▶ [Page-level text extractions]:

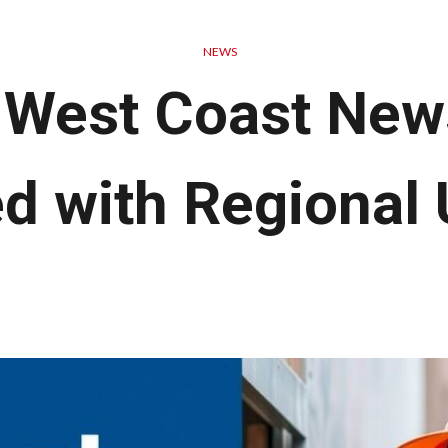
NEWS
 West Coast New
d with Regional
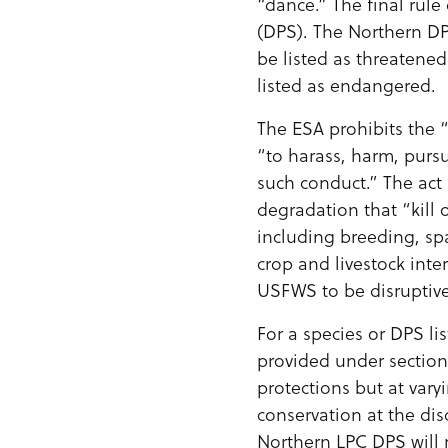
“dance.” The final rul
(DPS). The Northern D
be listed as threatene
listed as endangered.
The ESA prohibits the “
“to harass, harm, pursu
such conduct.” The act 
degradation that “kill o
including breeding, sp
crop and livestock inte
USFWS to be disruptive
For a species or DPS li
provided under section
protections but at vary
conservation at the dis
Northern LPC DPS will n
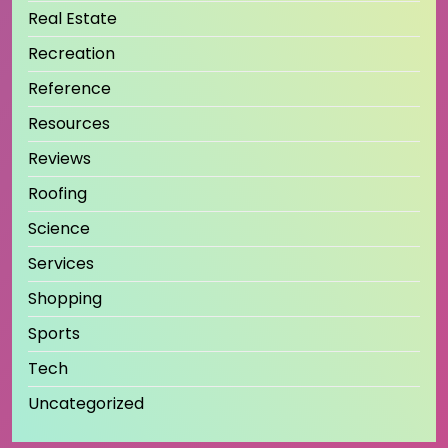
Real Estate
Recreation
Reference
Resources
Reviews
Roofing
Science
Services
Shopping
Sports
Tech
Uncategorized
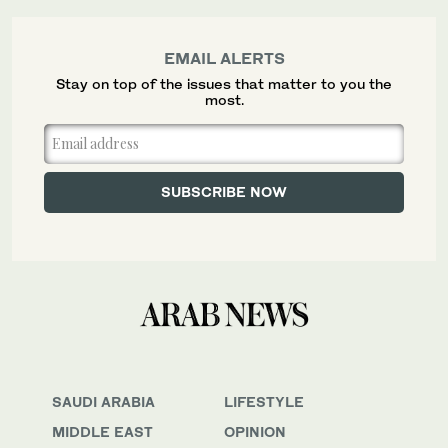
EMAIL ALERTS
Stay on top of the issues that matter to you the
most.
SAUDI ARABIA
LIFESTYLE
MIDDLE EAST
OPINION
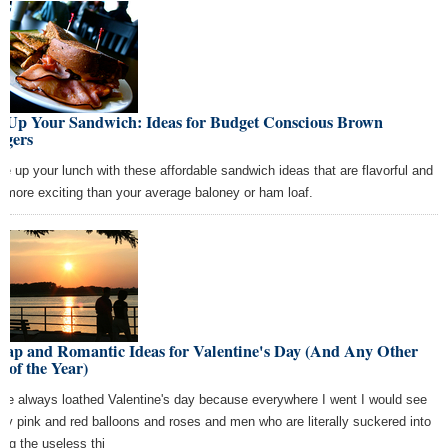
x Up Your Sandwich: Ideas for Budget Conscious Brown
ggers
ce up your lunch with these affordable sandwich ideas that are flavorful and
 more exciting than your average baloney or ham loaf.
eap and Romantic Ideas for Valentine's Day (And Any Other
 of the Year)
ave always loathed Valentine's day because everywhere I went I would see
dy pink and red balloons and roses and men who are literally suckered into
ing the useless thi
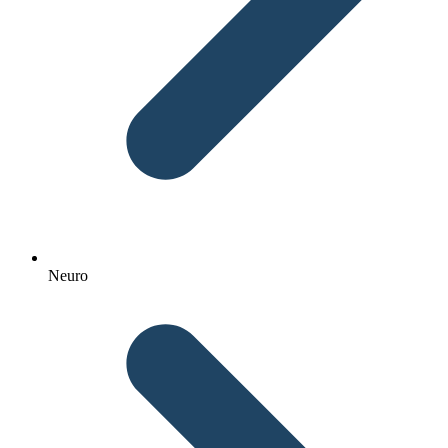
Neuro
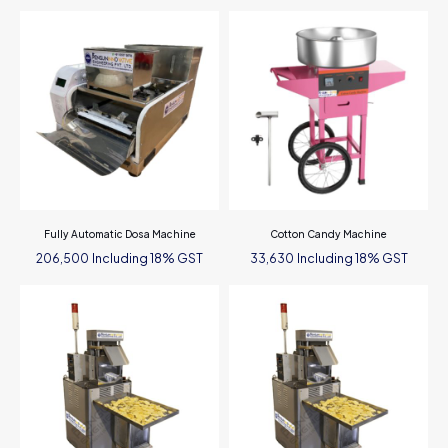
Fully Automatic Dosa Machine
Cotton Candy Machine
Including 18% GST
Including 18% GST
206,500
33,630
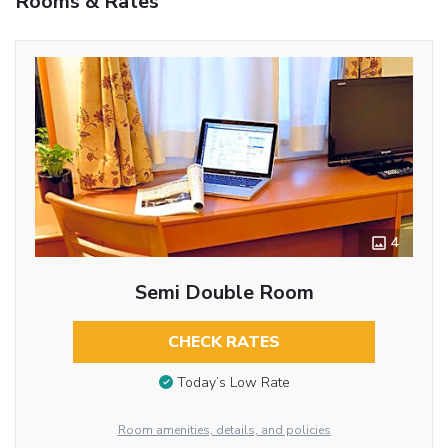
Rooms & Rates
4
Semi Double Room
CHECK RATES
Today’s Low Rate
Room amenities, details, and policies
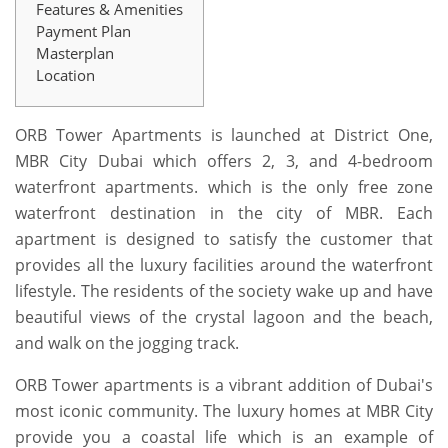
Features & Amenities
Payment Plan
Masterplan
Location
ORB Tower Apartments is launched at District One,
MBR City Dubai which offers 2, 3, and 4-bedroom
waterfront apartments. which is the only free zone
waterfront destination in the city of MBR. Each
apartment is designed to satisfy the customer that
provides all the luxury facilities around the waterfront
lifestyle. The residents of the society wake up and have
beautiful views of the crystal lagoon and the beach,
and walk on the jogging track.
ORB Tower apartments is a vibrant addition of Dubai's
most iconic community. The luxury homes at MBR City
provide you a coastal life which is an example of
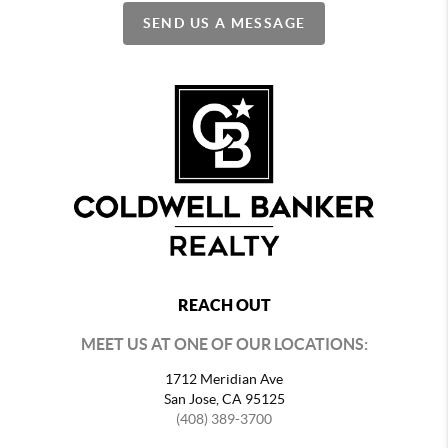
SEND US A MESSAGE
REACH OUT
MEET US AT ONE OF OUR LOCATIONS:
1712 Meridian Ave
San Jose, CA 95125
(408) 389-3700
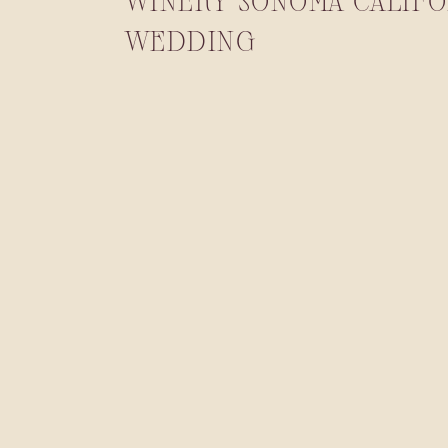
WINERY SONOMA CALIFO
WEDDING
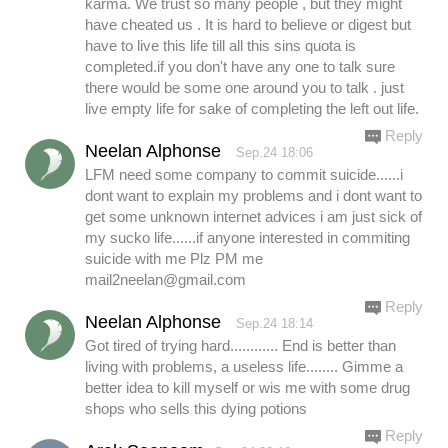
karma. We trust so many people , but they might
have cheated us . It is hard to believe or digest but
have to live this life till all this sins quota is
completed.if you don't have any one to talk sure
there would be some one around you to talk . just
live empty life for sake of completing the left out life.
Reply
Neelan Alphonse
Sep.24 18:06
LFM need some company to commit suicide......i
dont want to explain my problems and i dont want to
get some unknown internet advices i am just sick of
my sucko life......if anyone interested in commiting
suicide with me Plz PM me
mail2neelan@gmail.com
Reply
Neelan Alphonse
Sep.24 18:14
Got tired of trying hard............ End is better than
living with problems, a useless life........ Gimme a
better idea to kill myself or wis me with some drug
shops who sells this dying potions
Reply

▶ [Your instructions]:
In the data above, find each line that has the word "problems" and copy it out.

▶ [Answer below]:
dont want to explain my problems and i dont want to
living with problems, a useless life........ Gimme a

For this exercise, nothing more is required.